We Are Not Ourselves by Matthew Thomas. I found this novel very moving. It is about three-generations of an Irish-American family, and begins by concentrating on Eileen Tumulty’s childhood in Queens with alcoholic parents. Eileen has drive and wants a better a life for herself, although she feels that as a woman her options are limited, so becomes a nurse. She meets and marries Ed Leary, from a similar background, who is a scientist who studies the brain, yet remains teaching at a community college in the Bronx to help students from poor backgrounds. They have a son, Connell. In midlife, things begin to go wrong with Ed, and the reader figures it out long before Ed and Eileen do – that Ed has early-onset Alzheimers. He is in the full throes of it by his early fifties, and the novel shows how Eileen deals with it, and her rigorous care of Ed, and then how Connell backs away. I think Thomas gets Ed just right; Eileen doesn’t always ring true to me. I don’t think he was able to make her as human as she should have been—she wants to do the right thing and help Ed keep his dignity, but Thomas isn’t able to really portray her in the depth that the novel deserves. I also didn’t like Connell so much and was always a little exasperated when I got to a Connell chapter. But perhaps that is me—I find it hard to muster much enthusiasm for teenage boys. It’s a sad book but also very well done. And towards the end Connell finds a letter from his father which will turn you to mush. It is a novel that is well worth reading.

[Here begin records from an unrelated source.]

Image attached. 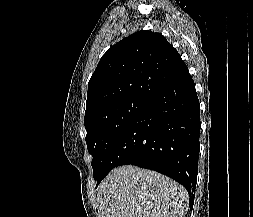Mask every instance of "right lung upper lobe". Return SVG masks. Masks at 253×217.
Masks as SVG:
<instances>
[{"label": "right lung upper lobe", "mask_w": 253, "mask_h": 217, "mask_svg": "<svg viewBox=\"0 0 253 217\" xmlns=\"http://www.w3.org/2000/svg\"><path fill=\"white\" fill-rule=\"evenodd\" d=\"M186 67L160 33L138 31L109 48L88 83L85 120L128 97L150 98Z\"/></svg>", "instance_id": "obj_1"}]
</instances>
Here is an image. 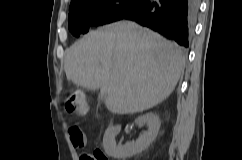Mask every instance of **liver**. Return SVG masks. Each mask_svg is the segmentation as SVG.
I'll return each instance as SVG.
<instances>
[{
    "label": "liver",
    "mask_w": 242,
    "mask_h": 160,
    "mask_svg": "<svg viewBox=\"0 0 242 160\" xmlns=\"http://www.w3.org/2000/svg\"><path fill=\"white\" fill-rule=\"evenodd\" d=\"M185 67L183 49L131 21L109 24L74 43L64 60L66 77L100 89L107 109L133 114L164 101Z\"/></svg>",
    "instance_id": "6515ba94"
}]
</instances>
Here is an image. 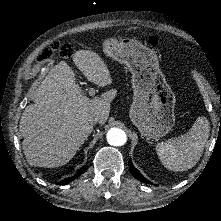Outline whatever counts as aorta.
Returning a JSON list of instances; mask_svg holds the SVG:
<instances>
[{
    "instance_id": "762f6f07",
    "label": "aorta",
    "mask_w": 221,
    "mask_h": 221,
    "mask_svg": "<svg viewBox=\"0 0 221 221\" xmlns=\"http://www.w3.org/2000/svg\"><path fill=\"white\" fill-rule=\"evenodd\" d=\"M107 141L112 146H122L126 143L127 136L124 130L114 127L108 131Z\"/></svg>"
}]
</instances>
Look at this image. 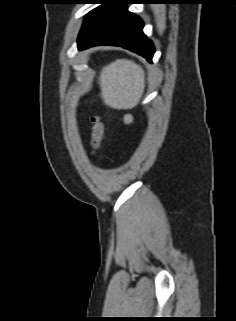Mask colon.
I'll list each match as a JSON object with an SVG mask.
<instances>
[{"mask_svg": "<svg viewBox=\"0 0 236 321\" xmlns=\"http://www.w3.org/2000/svg\"><path fill=\"white\" fill-rule=\"evenodd\" d=\"M91 124V147L93 154H96L102 146L104 139V124L97 115L90 117Z\"/></svg>", "mask_w": 236, "mask_h": 321, "instance_id": "colon-1", "label": "colon"}]
</instances>
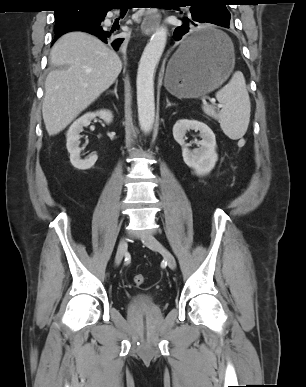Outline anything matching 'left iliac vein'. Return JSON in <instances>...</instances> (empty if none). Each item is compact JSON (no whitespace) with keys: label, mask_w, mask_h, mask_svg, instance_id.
Returning a JSON list of instances; mask_svg holds the SVG:
<instances>
[{"label":"left iliac vein","mask_w":306,"mask_h":387,"mask_svg":"<svg viewBox=\"0 0 306 387\" xmlns=\"http://www.w3.org/2000/svg\"><path fill=\"white\" fill-rule=\"evenodd\" d=\"M144 244L148 248L158 251L163 256L169 268L172 270L176 268V260L172 253L167 250L154 236H146L144 239Z\"/></svg>","instance_id":"obj_1"}]
</instances>
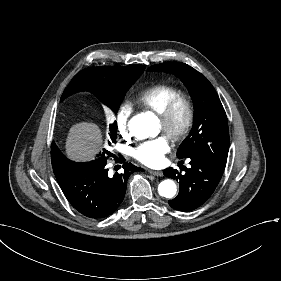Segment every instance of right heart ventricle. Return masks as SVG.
I'll return each instance as SVG.
<instances>
[{"mask_svg": "<svg viewBox=\"0 0 281 281\" xmlns=\"http://www.w3.org/2000/svg\"><path fill=\"white\" fill-rule=\"evenodd\" d=\"M180 88L159 84L141 91L135 98L136 104L153 113H160L166 104L174 97L182 95Z\"/></svg>", "mask_w": 281, "mask_h": 281, "instance_id": "obj_1", "label": "right heart ventricle"}]
</instances>
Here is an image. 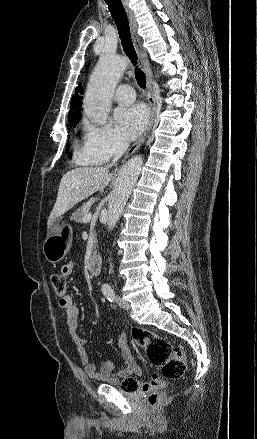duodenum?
Wrapping results in <instances>:
<instances>
[{
  "label": "duodenum",
  "mask_w": 257,
  "mask_h": 439,
  "mask_svg": "<svg viewBox=\"0 0 257 439\" xmlns=\"http://www.w3.org/2000/svg\"><path fill=\"white\" fill-rule=\"evenodd\" d=\"M102 268V258L100 254L96 251H94L89 260V271L91 274L95 275L100 272Z\"/></svg>",
  "instance_id": "duodenum-1"
}]
</instances>
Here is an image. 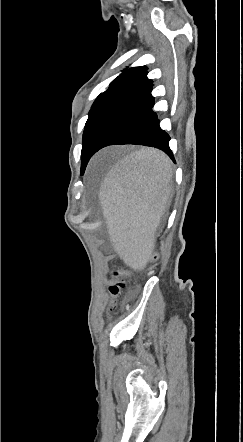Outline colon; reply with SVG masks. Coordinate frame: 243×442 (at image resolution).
<instances>
[{
    "mask_svg": "<svg viewBox=\"0 0 243 442\" xmlns=\"http://www.w3.org/2000/svg\"><path fill=\"white\" fill-rule=\"evenodd\" d=\"M159 253H163L165 248L159 246L157 248ZM157 251L149 255L144 261V264L130 265L129 263H120L119 266H113L109 269L111 273V281L108 287L110 301L108 305V313L112 312L118 303V299L123 298V291L127 284V279L132 278L133 274H139L142 269L151 271L154 268L153 263L160 261V256Z\"/></svg>",
    "mask_w": 243,
    "mask_h": 442,
    "instance_id": "colon-1",
    "label": "colon"
}]
</instances>
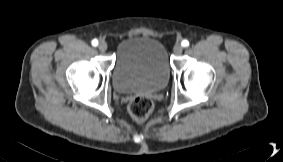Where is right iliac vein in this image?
Here are the masks:
<instances>
[{
    "mask_svg": "<svg viewBox=\"0 0 283 162\" xmlns=\"http://www.w3.org/2000/svg\"><path fill=\"white\" fill-rule=\"evenodd\" d=\"M98 49L101 51V52H105L107 50V44L104 43V42H100L99 45H98Z\"/></svg>",
    "mask_w": 283,
    "mask_h": 162,
    "instance_id": "63e3f726",
    "label": "right iliac vein"
}]
</instances>
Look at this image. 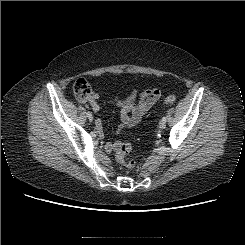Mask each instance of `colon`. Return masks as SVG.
<instances>
[{
    "instance_id": "colon-1",
    "label": "colon",
    "mask_w": 245,
    "mask_h": 245,
    "mask_svg": "<svg viewBox=\"0 0 245 245\" xmlns=\"http://www.w3.org/2000/svg\"><path fill=\"white\" fill-rule=\"evenodd\" d=\"M73 94L74 96L81 101H86L91 96V86L89 82L84 78H78L73 83ZM176 101V97L174 95H169L165 98L164 104L169 105ZM132 150V146L129 142H121L118 143L116 148V159L117 161L126 168H134L136 163L133 160L128 159V155Z\"/></svg>"
}]
</instances>
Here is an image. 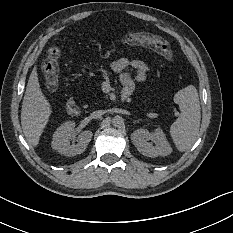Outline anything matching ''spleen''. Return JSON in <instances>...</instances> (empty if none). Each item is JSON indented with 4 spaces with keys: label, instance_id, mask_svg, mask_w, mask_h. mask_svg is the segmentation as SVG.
Instances as JSON below:
<instances>
[{
    "label": "spleen",
    "instance_id": "3e777b00",
    "mask_svg": "<svg viewBox=\"0 0 233 233\" xmlns=\"http://www.w3.org/2000/svg\"><path fill=\"white\" fill-rule=\"evenodd\" d=\"M175 102L181 115L171 125V136L180 151L193 146L200 126V103L198 92L193 85H189L176 93Z\"/></svg>",
    "mask_w": 233,
    "mask_h": 233
}]
</instances>
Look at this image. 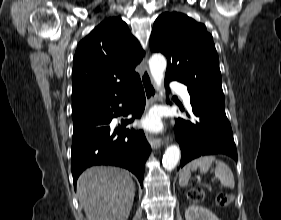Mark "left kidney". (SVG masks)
I'll return each instance as SVG.
<instances>
[{"mask_svg":"<svg viewBox=\"0 0 281 220\" xmlns=\"http://www.w3.org/2000/svg\"><path fill=\"white\" fill-rule=\"evenodd\" d=\"M186 220H220L207 208L199 205H191L185 211Z\"/></svg>","mask_w":281,"mask_h":220,"instance_id":"1","label":"left kidney"}]
</instances>
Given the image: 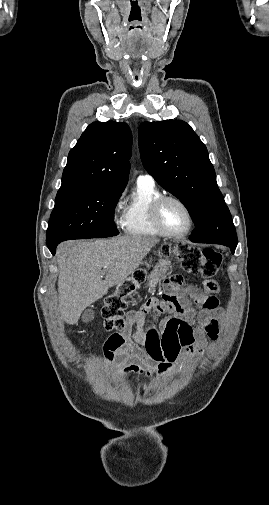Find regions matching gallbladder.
I'll return each instance as SVG.
<instances>
[{
	"instance_id": "bac80fb5",
	"label": "gallbladder",
	"mask_w": 269,
	"mask_h": 505,
	"mask_svg": "<svg viewBox=\"0 0 269 505\" xmlns=\"http://www.w3.org/2000/svg\"><path fill=\"white\" fill-rule=\"evenodd\" d=\"M94 311L92 309H86L82 315V320L84 322H90L94 319Z\"/></svg>"
}]
</instances>
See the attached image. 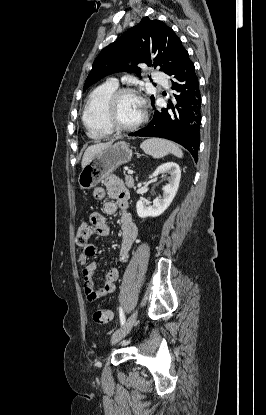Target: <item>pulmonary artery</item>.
Here are the masks:
<instances>
[{"label": "pulmonary artery", "instance_id": "e3ab8cb5", "mask_svg": "<svg viewBox=\"0 0 266 415\" xmlns=\"http://www.w3.org/2000/svg\"><path fill=\"white\" fill-rule=\"evenodd\" d=\"M153 79H154L155 82H157L159 84H162L164 86H167V80H166L165 76L162 73L154 72L153 73ZM109 82L112 83V84H115V85L118 84L116 79H111Z\"/></svg>", "mask_w": 266, "mask_h": 415}]
</instances>
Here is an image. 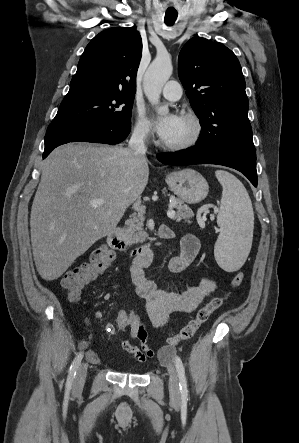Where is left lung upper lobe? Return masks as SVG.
I'll return each mask as SVG.
<instances>
[{"instance_id": "left-lung-upper-lobe-1", "label": "left lung upper lobe", "mask_w": 299, "mask_h": 443, "mask_svg": "<svg viewBox=\"0 0 299 443\" xmlns=\"http://www.w3.org/2000/svg\"><path fill=\"white\" fill-rule=\"evenodd\" d=\"M179 78L200 119L198 147L254 148L245 79L235 54L224 45L194 37L178 58Z\"/></svg>"}]
</instances>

Wilde Lake by Laura Lippman. I came late to Lippman, and I’ve never read her much-praised “Tess Monaghan” mysteries, although I have vague plans to do so. I’ve read her last seven or so mysteries that aren’t part of that series, and she was really the writer who made me realize that a good mystery is a good novel. She is a really good writer, and her mysteries are all over the place scenario-wise; well, most take place in Maryland, but you never know what kind of person she is going to create, and all are so realistic and interesting. In this one, the main voice is that of Lu Bryant, a newly elected state’s attorney who is presented with her first murder of this job. The chapters are interspersed with the present day and her work on the case, to first-person chapters of Lu growing up in a single-parent household with her father and brother. Eventually the past and the present intersect, and Lu has to figure out what to do with the collision of personal and professional. There are several incidents in her past which become relevant to this investigation, and my one criticism of the book is that at times I had trouble keeping them straight—but that is in part because Lu, who was 8 years younger than her brother, didn’t understand things that are clear to the reader. It’s a layered mystery and a good read.